A team of computer scientists from the Stanford University has created a powerful artificially intelligent diagnosis algorithm that could detect dangerous skin lesions just like a seasoned dermatologist.
Their final product, described in a paper published n the journal Nature, was able to match the performance of 21 board-certified dermatologists when it comes to diagnosing skin lesions.
"We realized it was feasible, not just to do something well, but as well as a human dermatologist," said Sebastian Thrun, an adjunct professor in the Stanford Artificial Intelligence Laboratory, in a press release. "That's when our thinking changed. That's when we said, 'Look, this is not just a class project for students, this is an opportunity to do something great for humanity.'"
For their new deep learning algorithm, the researchers first made a database of nearly 130,000 images of skin lesions representing over 2,000 different diseases. The images were taken from the records of their medical school and different published medical journals.

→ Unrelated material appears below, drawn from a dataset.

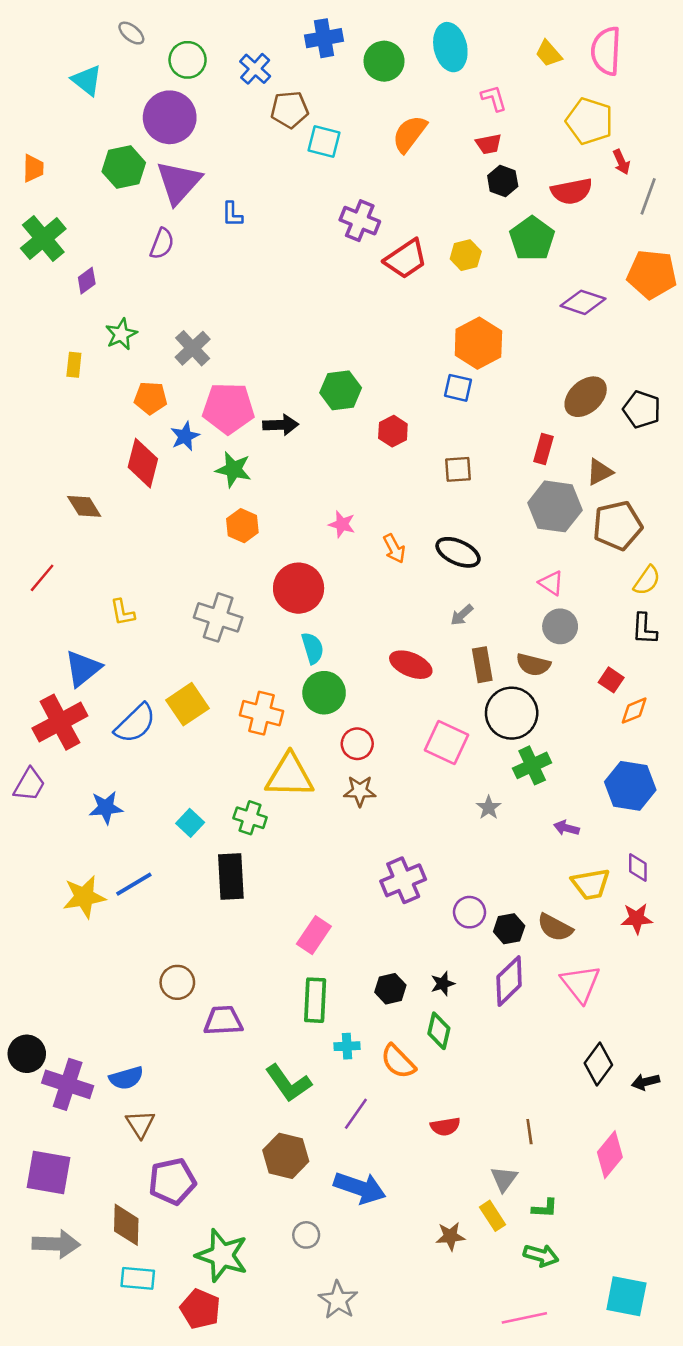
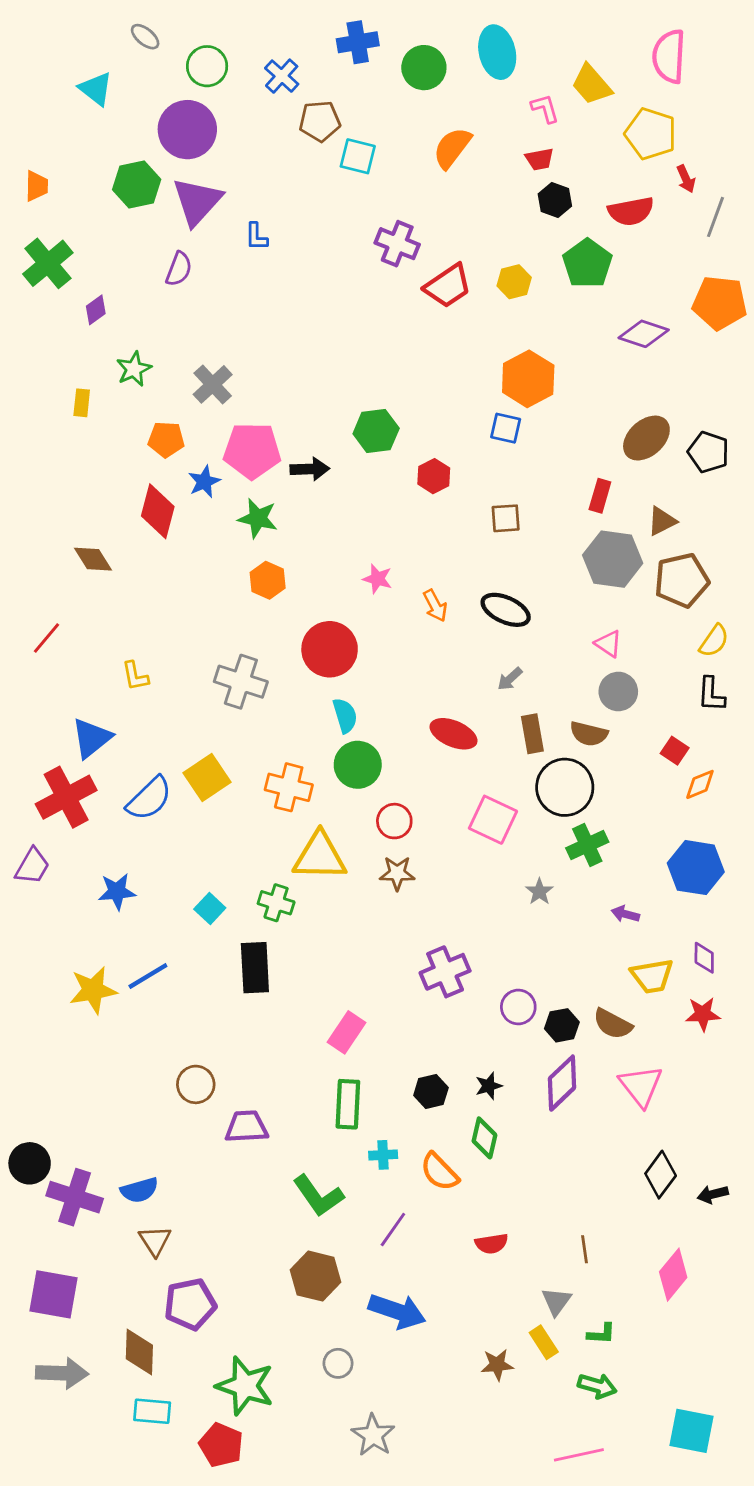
yellow trapezoid: (549, 53) -> (592, 85), moved, size x1.4

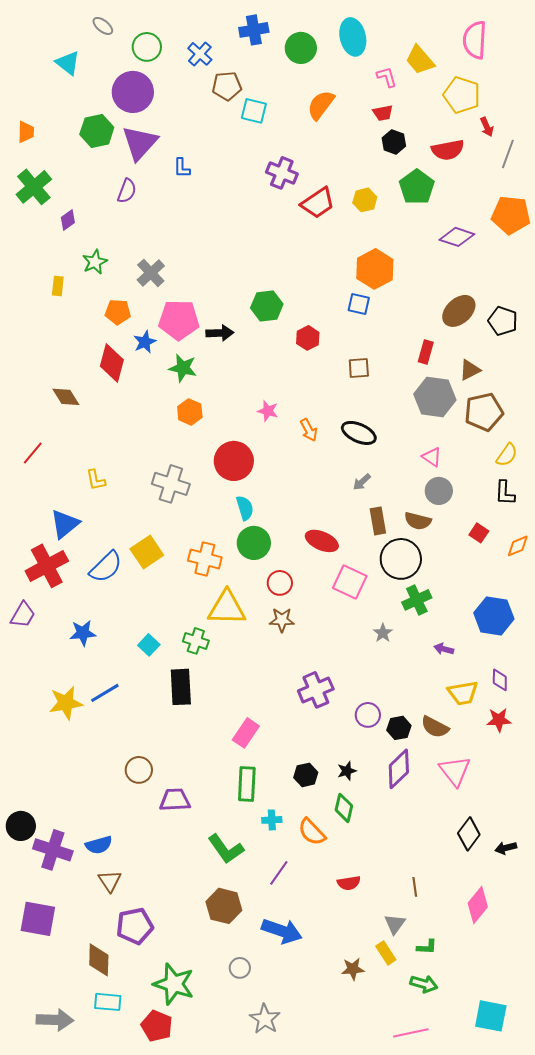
red ellipse: (454, 734) -> (322, 541), moved
orange diamond: (700, 784) -> (518, 546), moved
gray arrow: (62, 1373) -> (55, 1020), moved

Using their newly compiled database of skin lesions, the researchers trained an algorithm, which was developed and provided by Google, to visually diagnose potential cancers. Google's algorithm was already trained to identify 1.28 million images from 1,000 object categories. However, the researchers need to re-train the algorithm because it was initially primed to be able to differentiate cats from dogs.
To test out the accuracy of the newly trained algorithm, the researchers recruited 21 board-certified dermatologists. The researchers asked the dermatologists to determine whether they would proceed with biopsy, treatment or reassure the patient based on each image shown to them.
On the other hand, the algorithm was programmed to assess the lesion through three key diagnostic tasks: keratinocyte carcinoma classification, melanoma classification, and melanoma classification when viewed using dermoscopy.
The performance of the dermatologists was evaluated based on their success in correctly diagnosing both cancerous and non-cancerous lesion in over370 images, while the algorithm's performance was measured through the creation of a sensitivity-specificity curve.
The researchers found that the algorithm matched the performance of the dermatologists in all three tasks with the area under the sensitivity-specificity curve amounting to at least 91 percent of the total area of the graph.